Houston. Healthcare. Fossils. Profits.May 22, 2017
Healthcare Growth Partners is proudly based in Houston, Texas, home to the world’s largest medical complex, the Texas Medical Center. The TMC, which itself is the 8th largest business district in the US, encompasses over 9,200 patient beds and serves over 10 million patient-encounters each year. The TMC is home to the world’s finest clinicians, academics, researchers, and students. In addition to its sheer size, the TMC is indisputably one of the finest healthcare complexes ever built.
Houston is also the Energy Capital of the World. More than 500 oil and gas exploration and production companies, 150 pipeline transportation establishments, and 9 refineries producing 2.3 million barrels of crude oil each day are based in Houston. Taken together, Houston is home to 3,700 energy-related businesses.
Houston’s reputation for carbon-based energy dominates its accomplishments in healthcare. Despite the size and success of the TMC, it’s a fair conclusion, because Houston’s energy sway dwarfs that of healthcare on a national and global basis. Approximately 50% of Houston’s workforce is based on the energy economy, a share that has hardly waivered since 1990 (source: Houston Chronicle, 2017). The Houston MSA is equivalent to the 22nd largest economy in the world, making Houston’s contribution to the global energy economy outsized. There is a legitimate reason Houston’s energy reputation precedes itself. The city has built its reputation and success on fossil fuels.
Houston Reputation = Fossil Experts.
Is it any wonder that Houston struggles to attract innovative private sector jobs outside of energy?
Unfortunately for those outside of the energy economy, fossils do not create an image of innovation. It is not only frustrating, but it presents a real challenge for the city and its cyclical industrial economy. Houston’s lack of diversification is not from a lack of initiative. Recently, another startup initiative was recently introduced by the Greater Houston Partnership, which admittedly has a very tough job.
The TMC is arguably the healthcare intellectual capital of the word – clinicians, academics, researchers, and students all serve and innovate around a massive patient population. What’s missing?

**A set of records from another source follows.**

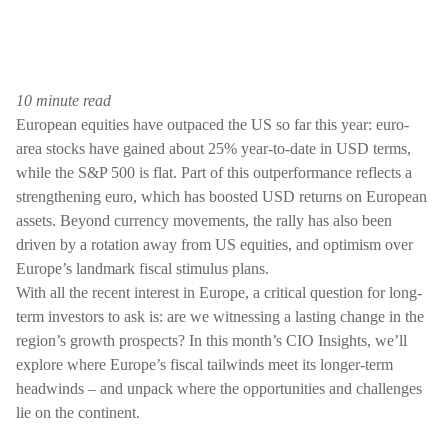
10 minute read
European equities have outpaced the US so far this year: euro-
area stocks have gained about 25% year-to-date in USD terms,
while the S&P 500 is flat. Part of this outperformance reflects a
strengthening euro, which has boosted USD returns on European
assets. Beyond currency movements, the rally has also been
driven by a rotation away from US equities, and optimism over
Europe’s landmark fiscal stimulus plans.
With all the recent interest in Europe, a critical question for long-
term investors to ask is: are we witnessing a lasting change in the
region’s growth prospects? In this month’s CIO Insights, we’ll
explore where Europe’s fiscal tailwinds meet its longer-term
headwinds – and unpack where the opportunities and challenges
lie on the continent.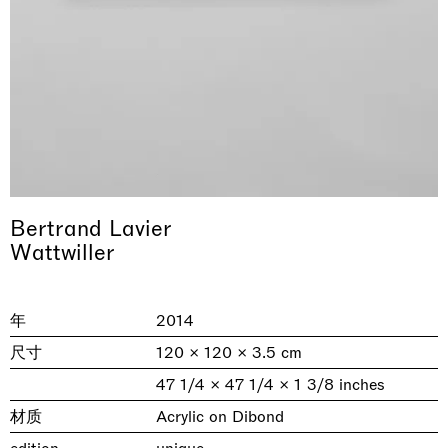
Bertrand Lavier
& una certa massa alla base di tutto /
Rat-A-Hum-Tat-Tat-Rat-A-Hum-Tat-
Wattwiller
Imitation of life (Imitare la vita)
Why the Butterflies
The Land is Speaking
Awakened
One Table, Two Chairs 一桌二椅
& determined mass at the base of it all
Tat
Skyler Chen
Nicole Wittenberg
Daisy Dodd-Noble
Hejum Bä
Xue Ruozhe
Lawrence Weiner
Xiao Guo Hui
Casa Masaccio Centro per l'Arte Contemporanea, San
年
2014
MASSIMODECARLO, Hong Kong
MASSIMODECARLO London, London
Giovanni Valdarno
Mahkjip THEILMA Seoul Flagship Store, Seoul
MASSIMODECARLO, London
MASSIMODECARLO, Milano
MASSIMODECARLO Pièce Unique, Paris
26.06.2026 | 07.10.2026
25.06.2026 | 21.08.2026
06.06.2026 | 20.09.2026
29.08.2026 | 05.09.2026
03.09.2026 | 07.10.2026
10.09.2026 | 10.10.2026
01.09.2026 | 12.09.2026
尺寸
120 × 120 × 3.5 cm
discover_more
discover_more
discover_more
discover_more
discover_more
discover_more
discover_more
47 1/4 × 47 1/4 × 1 3/8 inches
prev
next
材质
Acrylic on Dibond
当前展览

Private Sector Healthcare Jobs.
The TMC’s membership is entirely comprised of not-for-profit institutions. Like any other city, Houston maintains a nice presence of for-profit healthcare – HCA, Tenet, and Kindred all manage a number of facilities throughout Houston – but the for-profit footprint is not a differentiator for a city of this size. In fact, none of the major for-profit operators is based in Houston. The mix between for-profit and non-profit systems is a huge difference between Houston and Nashville, another healthcare services hub.
HGP presented at an event at the TMC last week, and we asked our audience of about 30 health tech entrepreneurs to name the largest for-profit healthcare companies based in Houston. The response? Silence.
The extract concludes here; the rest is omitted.